This script demonstrates how to:

1. Download a CSV file (Titanic dataset) from an Amazon S3 bucket.
2. Perform basic calculations (survival rate, average fares by passenger class).
3. Store the results in a local PostgreSQL database.
4. Retrieve and verify the inserted data.


In [None]:
import boto3
import botocore
import csv
from io import StringIO
import psycopg2
import pandas as pd
from dotenv import load_dotenv
import os

load_dotenv()

# Use boto3 library to extract CSV data from AWS S3 bucket and convert it to Python dictionaries

def download_csv_from_s3(bucket_name, object_key):
    s3 = boto3.client('s3', config=botocore.config.Config(signature_version=botocore.UNSIGNED))
    response = s3.get_object(Bucket=bucket_name, Key=object_key)
    content = response['Body'].read().decode('utf-8')
    header, rows = content.split("\n", 1)
    cleaned_header = ",".join(column.strip() for column in header.split(","))
    return csv.DictReader(StringIO(cleaned_header + "\n" + rows))
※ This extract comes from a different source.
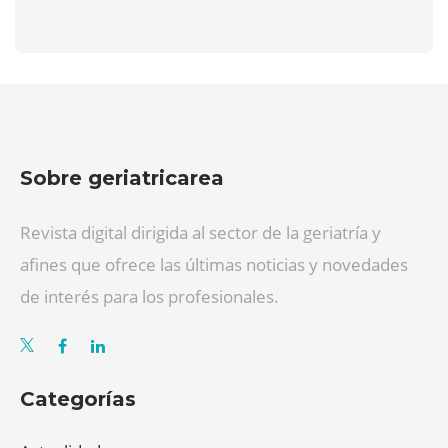
Sobre geriatricarea
Revista digital dirigida al sector de la geriatría y
afines que ofrece las últimas noticias y novedades
de interés para los profesionales.
Categorías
titanic_csv_content = download_csv_from_s3('data-eng-makers-public-datasets-404544469985', 'etl_bites_04_titanic_dataset.csv')
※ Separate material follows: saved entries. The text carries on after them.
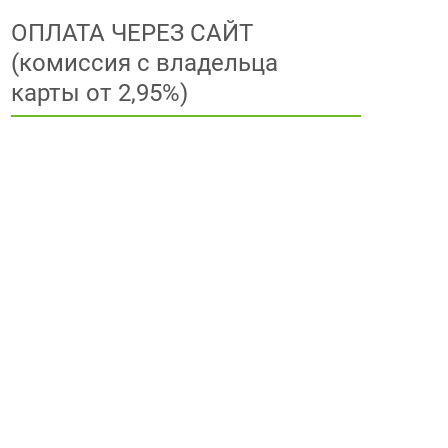
ОПЛАТА ЧЕРЕЗ САЙТ
(комиссия с владельца
карты от 2,95%)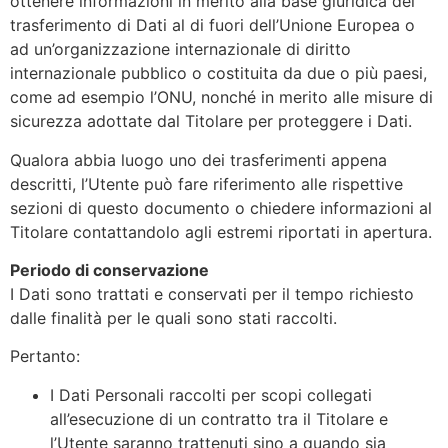
ottenere informazioni in merito alla base giuridica del
trasferimento di Dati al di fuori dell’Unione Europea o
ad un’organizzazione internazionale di diritto
internazionale pubblico o costituita da due o più paesi,
come ad esempio l’ONU, nonché in merito alle misure di
sicurezza adottate dal Titolare per proteggere i Dati.
Qualora abbia luogo uno dei trasferimenti appena
descritti, l’Utente può fare riferimento alle rispettive
sezioni di questo documento o chiedere informazioni al
Titolare contattandolo agli estremi riportati in apertura.
Periodo di conservazione
I Dati sono trattati e conservati per il tempo richiesto
dalle finalità per le quali sono stati raccolti.
Pertanto:
I Dati Personali raccolti per scopi collegati
all’esecuzione di un contratto tra il Titolare e
l’Utente saranno trattenuti sino a quando sia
# Create a Pandas dataframe to display extracted data

df = pd.DataFrame(titanic_csv_content)

# Transform data: calculate survival rate for people in each passenger class

def calculate_survival_rate(pclass):
    passengers_per_class = df[df['Pclass'] == pclass]
    surviving_passengers_per_class = passengers_per_class[passengers_per_class['Survived'] == "1"]
    survival_rate = (len(surviving_passengers_per_class) * 100) / len(passengers_per_class) 
    return survival_rate

first_class_survival_rate = calculate_survival_rate("1")
second_class_survival_rate = calculate_survival_rate("2")
third_class_survival_rate = calculate_survival_rate("3")
                        
#  Transform data: calculate average fare for travellers in each passenger class

def calculate_average_fare(pclass_filter):
        titanic_data = download_csv_from_s3('data-eng-makers-public-datasets-404544469985', 'etl_bites_04_titanic_dataset.csv')
        total_fare = 0
        passengers_count = 0
        for row in titanic_data:
            if row['Pclass'] == str(pclass_filter):
                total_fare += float(row['Fare'])
                passengers_count += 1
        return total_fare / passengers_count if passengers_count > 0 else 0


average_fare_class_1 = calculate_average_fare(1)
average_fare_class_2 = calculate_average_fare(2)
average_fare_class_3 = calculate_average_fare(3)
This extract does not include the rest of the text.